The thing to know about the new minimalism is it's not about being boring. And there's never been just one way to do it.
Think of Apple co-founder Steve Jobs who practiced an austere minimalism with his wardrobe of black Yohjii Yamamoto turtlenecks. Technically your colleague in the office who wears a version of the same grey knit pullover and chinos every day is a minimalist, too.
Classic with a twist
But more interesting is the new minimalism. It has a focus on clean lines and elegant function. It elevates the wardrobe workhorse pieces, those which are designed not just to last but to age gracefully, too.
At the spring/summer menswear shows in July this year this aesthetic could be seen in a return to elegant tailoring but with a twist. Such as the deconstructed suits at Comme des Garçons and Kim Jones' double breasted jackets at Dior Men.

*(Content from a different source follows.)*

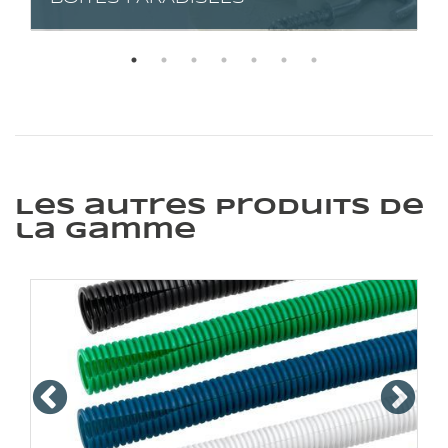
Les autres produits de
la gamme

The new minimalism was evident in the interesting details at the shows this year too, something crucial for the modern minimalist, such as the oversized Oxford shirts at Prada and Virgil Abloh's continued affinity for pockets at Louis Vuitton.
For Christophe Copin, head of menswear design at COS, the Swedish go-to brand for minimalists with its focus on fuss-free silhouettes, crisp shirting and elevated basics, mastering minimalism isn't about setting dictates.
"I don't like to set rules in fashion. I think the most important thing is that the wearer feels comfortable in themselves. Staple pieces for me are a good fitting jean and a merino crew neck jumper in a classic navy blue or black," he says
That said, Copin is a big believer in investing in choosing useful, thoughtful and well-designed pieces.
"We didn't set out to create minimalist clothing, our approach from the beginning was just to ensure that every design element in each garment has a purpose," he says.
"Through this process, our aesthetic has naturally developed a timeless and pared-back style. We know our customer is like-minded to us, they are interested in art and design and really value function. They are looking for versatile and well-constructed pieces that fit seamlessly into their lifestyle."
When paring back your style Copin suggests focusing on the cut and silhouette of each piece you add to your wardrobe and keeping the design and colour palette understated. He believes it's the structure that keeps pieces "striking."
He also suggests playing around with sizing as he believes that can "completely transform the final silhouette and look."
Get into the details
Olie Arnold, Style Director at MR PORTER also believes it's all in the details when it comes to getting the new minimalism right.
"The cut, garment quality and mix of colours are essential to a minimalist outfit. Using colour blocking or even just small details such as socks, scarves or shoes to use as the highlight will allow you to up your minimalist game and not appear boring," he says.
Mr Arnold, who lists former Dior and Calvin Klein designer Raf Simons as the minimalist gent's style pin-up, suggests looking to brands like Officine Generale, SÉFR, AMI, A.P.C and Mr Porter's in-house brand Mr P for minimalist but interesting pieces.
Keeping things simple but not plain is the philosophy behind local label bassike.
Co-founder Mary-Lou Ryan says minimalism for bassike is staying true to the brand's DNA of pared-back sophistication and easy to wear fabrics, that you can keep on wearing forever.
"bassike has always been focused on simplicity, quality and design, as we established the brand with a vision to create luxurious and wearable everyday pieces. We try to keep our pieces timeless with clean lines and minimal finishes, with bassike signature details such as raw hems, twisted side seams and lo slung long rise pant," she says.